After a year's private instruction, Harnack attended the Joachimsthalsches Gymnasium in Berlin, where he took the Abitur in 1907. Then he studied law at the University of Marburg and later in Berlin. On 6 May 1911, he took the bar examination and began afterwards working at a magistrate's Court in the Lichterfelde of Berlin. From 1 October 1911 to 30 September 1912, he spent a year doing military service as a one-year volunteer. From 2 August 1914 to 15 May 1915 he served in the First World War and was active with civil administration in Congress Poland. He began his official career on 8 March 1913 as a governmental junior lawyer in Oppeln. On 29 June 1918, he was appointed as a civil servant (Regierungsassessor) in the Ministry of Science, Art and National Education. He was promoted on 24 January 1921 to Regierungsrat. From 15 August 1921 to 9 November 1923 and from 1 June 1924 to 31 May 1925 he was a Landrat in Hersfeld-Rotenburg, with an appointment as Landrat in Uecker-Randow in the period between.
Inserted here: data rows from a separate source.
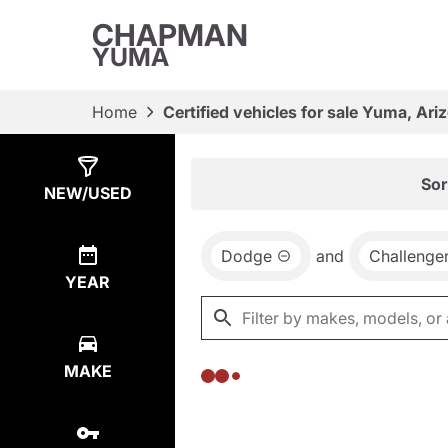
CHAPMAN
YUMA
Home
Certified vehicles for sale Yuma, Ari
Show
0
Results
Sor
NEW/USED
Dodge
and
Challenge
YEAR
MAKE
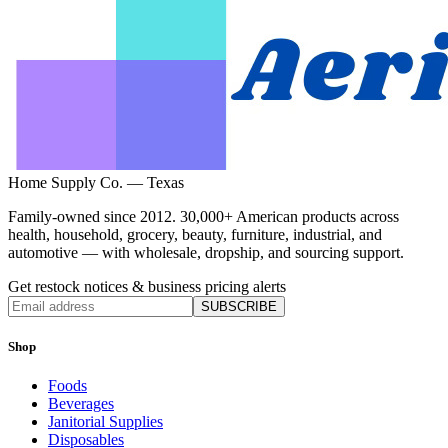
Home Supply Co. — Texas
Family-owned since 2012. 30,000+ American products across
health, household, grocery, beauty, furniture, industrial, and
automotive — with wholesale, dropship, and sourcing support.
Get restock notices & business pricing alerts
SUBSCRIBE
Shop
Foods
Beverages
Janitorial Supplies
Disposables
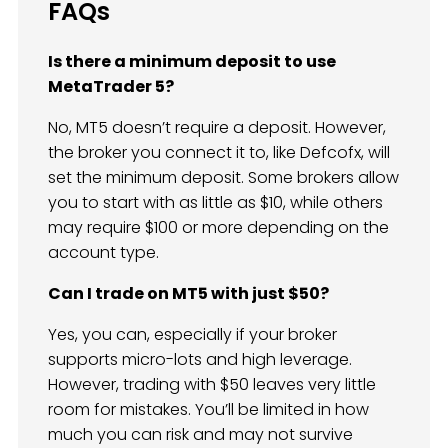
FAQs
Is there a minimum deposit to use
MetaTrader 5?
No, MT5 doesn’t require a deposit. However,
the broker you connect it to, like Defcofx, will
set the minimum deposit. Some brokers allow
you to start with as little as $10, while others
may require $100 or more depending on the
account type.
Can I trade on MT5 with just $50?
Yes, you can, especially if your broker
supports micro-lots and high leverage.
However, trading with $50 leaves very little
room for mistakes. You’ll be limited in how
much you can risk and may not survive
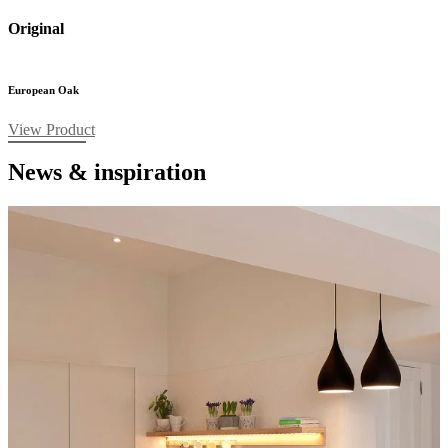
Original
European Oak
View Product
News & inspiration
On 1 June 1925 he was appointed vice head of the regional government (Regierungsvizepräsident) in Hanover. He was transferred on 1 April 1927 in the same position in Cologne. On 8 August 1929, he started as of the head of the provincial government (Regierungspräsident) in Merseburg.

Harnack was dismissed from government service after the so-called Preußenschlag by Reichskanzler (Chancellor) Franz von Papen on 20 July 1932. On 27 November 1921 he was elected to the executive committee of the Kirchenpartei called Bund religiöser Sozialisten (Federation of Religious Socialists). Harnack was arrested in 1933, after he had tried to determine the murderers of Mecklenburg-Schwerin's former Prime Minister and SPD politician Johannes Stelling, murdered during the so-called Night of the Long Knives. In co-operation with Willi Wohlberedt, he created a graves registration index cards for Berlin.

Accused of being a participant in the 20 July Plot in 1944, he was executed in March 1945 in Plötzensee and buried in an unmarked grave. His name appears on a family grave marker in Berlin.